--- Source information Enclosed Below ---

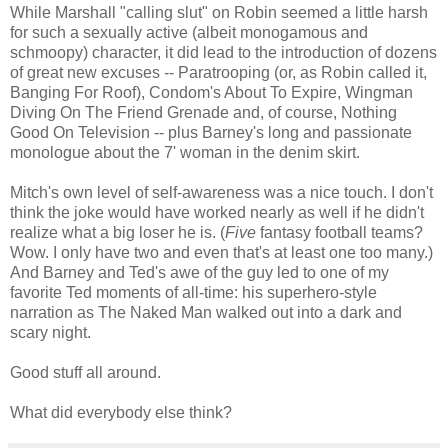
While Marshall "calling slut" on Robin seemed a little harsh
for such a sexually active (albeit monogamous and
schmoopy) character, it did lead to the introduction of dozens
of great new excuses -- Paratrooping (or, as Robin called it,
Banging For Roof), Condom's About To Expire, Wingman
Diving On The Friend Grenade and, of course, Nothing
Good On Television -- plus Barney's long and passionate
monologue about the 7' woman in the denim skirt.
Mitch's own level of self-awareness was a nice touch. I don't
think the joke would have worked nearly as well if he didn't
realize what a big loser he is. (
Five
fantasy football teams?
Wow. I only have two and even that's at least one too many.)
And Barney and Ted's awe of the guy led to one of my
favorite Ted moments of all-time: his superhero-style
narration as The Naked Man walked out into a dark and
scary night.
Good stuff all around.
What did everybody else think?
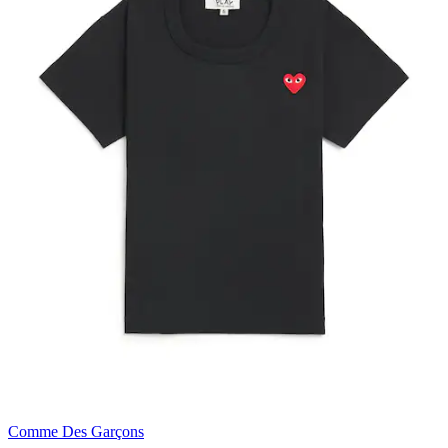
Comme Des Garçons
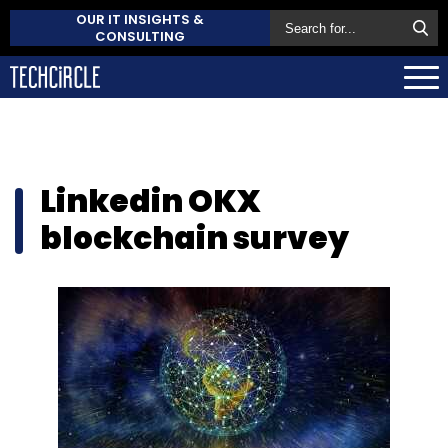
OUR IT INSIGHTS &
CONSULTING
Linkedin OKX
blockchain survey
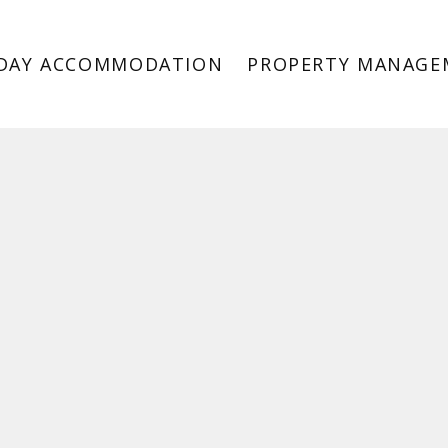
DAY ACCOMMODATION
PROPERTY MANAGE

--- End of Enclosed Source information ---

» What to produce:
Exact copy, no pictures: write out all the records above.

» Written reply:
While Marshall "calling slut" on Robin seemed a little harsh
for such a sexually active (albeit monogamous and
schmoopy) character, it did lead to the introduction of dozens
of great new excuses -- Paratrooping (or, as Robin called it,
Banging For Roof), Condom's About To Expire, Wingman
Diving On The Friend Grenade and, of course, Nothing
Good On Television -- plus Barney's long and passionate
monologue about the 7' woman in the denim skirt.
Mitch's own level of self-awareness was a nice touch. I don't
think the joke would have worked nearly as well if he didn't
realize what a big loser he is. (
Five
fantasy football teams?
Wow. I only have two and even that's at least one too many.)
And Barney and Ted's awe of the guy led to one of my
favorite Ted moments of all-time: his superhero-style
narration as The Naked Man walked out into a dark and
scary night.
Good stuff all around.
What did everybody else think?
Comme Des Garçons
OUR IT INSIGHTS &
CONSULTING
Linkedin OKX
blockchain survey
DAY ACCOMMODATION
PROPERTY MANAGE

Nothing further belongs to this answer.